⟨
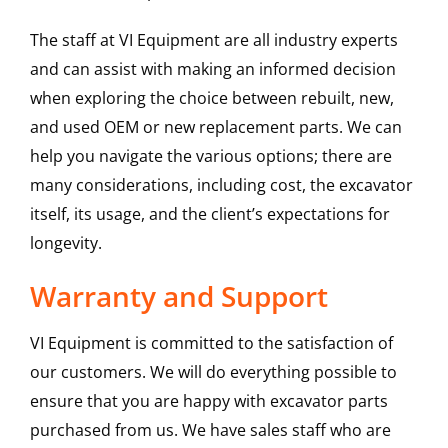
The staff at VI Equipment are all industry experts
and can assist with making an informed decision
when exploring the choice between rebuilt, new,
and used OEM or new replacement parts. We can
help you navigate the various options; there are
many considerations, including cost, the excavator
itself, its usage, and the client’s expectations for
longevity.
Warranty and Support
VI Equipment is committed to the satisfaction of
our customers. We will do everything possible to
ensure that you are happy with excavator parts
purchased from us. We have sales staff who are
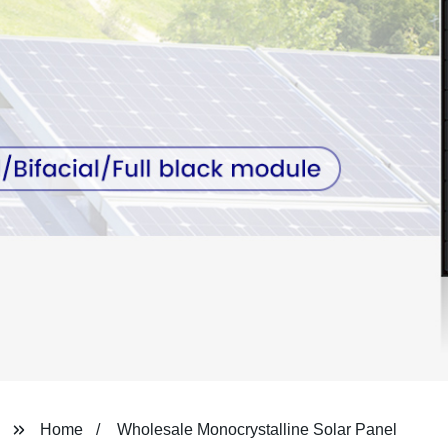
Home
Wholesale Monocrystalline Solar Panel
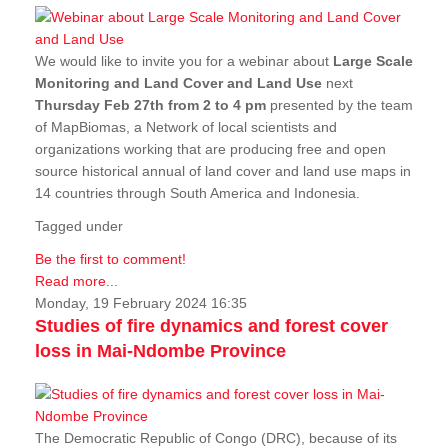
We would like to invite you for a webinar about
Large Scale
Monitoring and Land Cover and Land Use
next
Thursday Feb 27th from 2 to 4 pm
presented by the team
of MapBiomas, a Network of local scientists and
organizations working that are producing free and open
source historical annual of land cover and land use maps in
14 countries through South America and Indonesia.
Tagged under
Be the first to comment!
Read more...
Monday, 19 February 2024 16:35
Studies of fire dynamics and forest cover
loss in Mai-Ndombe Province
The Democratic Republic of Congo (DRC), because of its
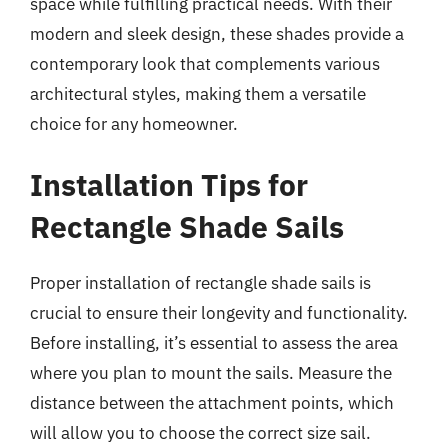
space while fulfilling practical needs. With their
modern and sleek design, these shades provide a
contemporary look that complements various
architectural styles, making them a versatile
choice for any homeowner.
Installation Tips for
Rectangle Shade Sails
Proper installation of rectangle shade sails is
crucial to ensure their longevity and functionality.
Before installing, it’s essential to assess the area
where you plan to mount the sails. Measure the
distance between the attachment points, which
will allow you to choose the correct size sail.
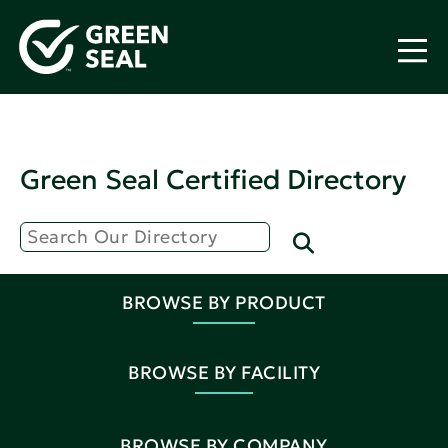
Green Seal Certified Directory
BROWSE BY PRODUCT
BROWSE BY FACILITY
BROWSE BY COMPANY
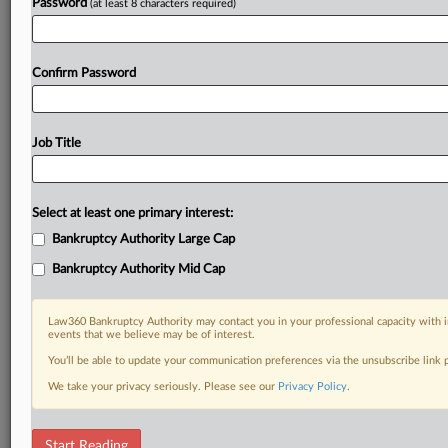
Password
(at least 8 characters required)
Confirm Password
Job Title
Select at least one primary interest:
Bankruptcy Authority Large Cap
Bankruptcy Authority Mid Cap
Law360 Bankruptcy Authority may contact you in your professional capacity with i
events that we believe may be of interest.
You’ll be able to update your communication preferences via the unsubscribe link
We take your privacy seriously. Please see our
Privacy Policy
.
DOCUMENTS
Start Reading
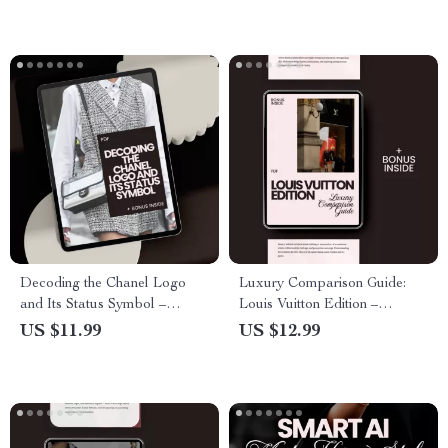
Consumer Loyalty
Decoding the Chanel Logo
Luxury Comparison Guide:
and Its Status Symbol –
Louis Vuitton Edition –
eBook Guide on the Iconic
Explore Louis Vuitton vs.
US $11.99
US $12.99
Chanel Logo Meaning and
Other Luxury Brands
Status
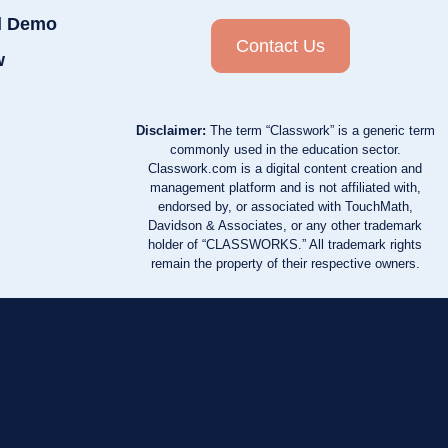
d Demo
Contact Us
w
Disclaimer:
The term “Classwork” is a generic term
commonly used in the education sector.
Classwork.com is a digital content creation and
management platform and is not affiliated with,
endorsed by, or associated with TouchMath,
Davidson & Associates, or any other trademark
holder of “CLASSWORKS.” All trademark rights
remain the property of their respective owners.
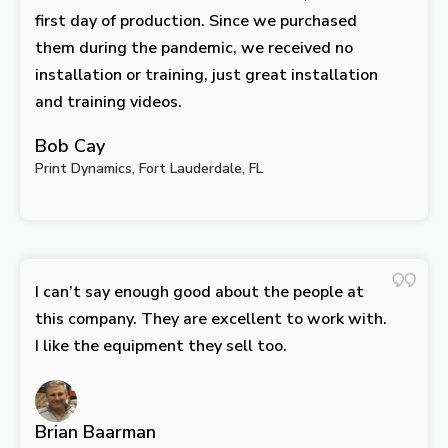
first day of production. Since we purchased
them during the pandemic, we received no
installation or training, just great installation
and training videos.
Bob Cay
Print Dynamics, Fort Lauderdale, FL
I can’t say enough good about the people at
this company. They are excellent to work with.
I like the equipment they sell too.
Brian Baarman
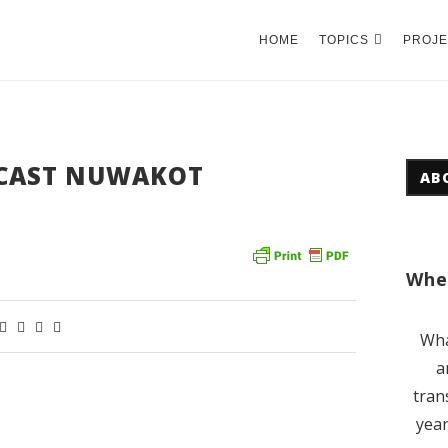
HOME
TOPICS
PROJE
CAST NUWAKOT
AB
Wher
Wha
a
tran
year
⟩
▶ _What to do_: The images in the entries above should be left out; please reproduce exactly the lines from the first through the one containing "help you navigate".

▶ _Answer to this task_:
The staff at VI Equipment are all industry experts
and can assist with making an informed decision
when exploring the choice between rebuilt, new,
and used OEM or new replacement parts. We can
help you navigate the various options; there are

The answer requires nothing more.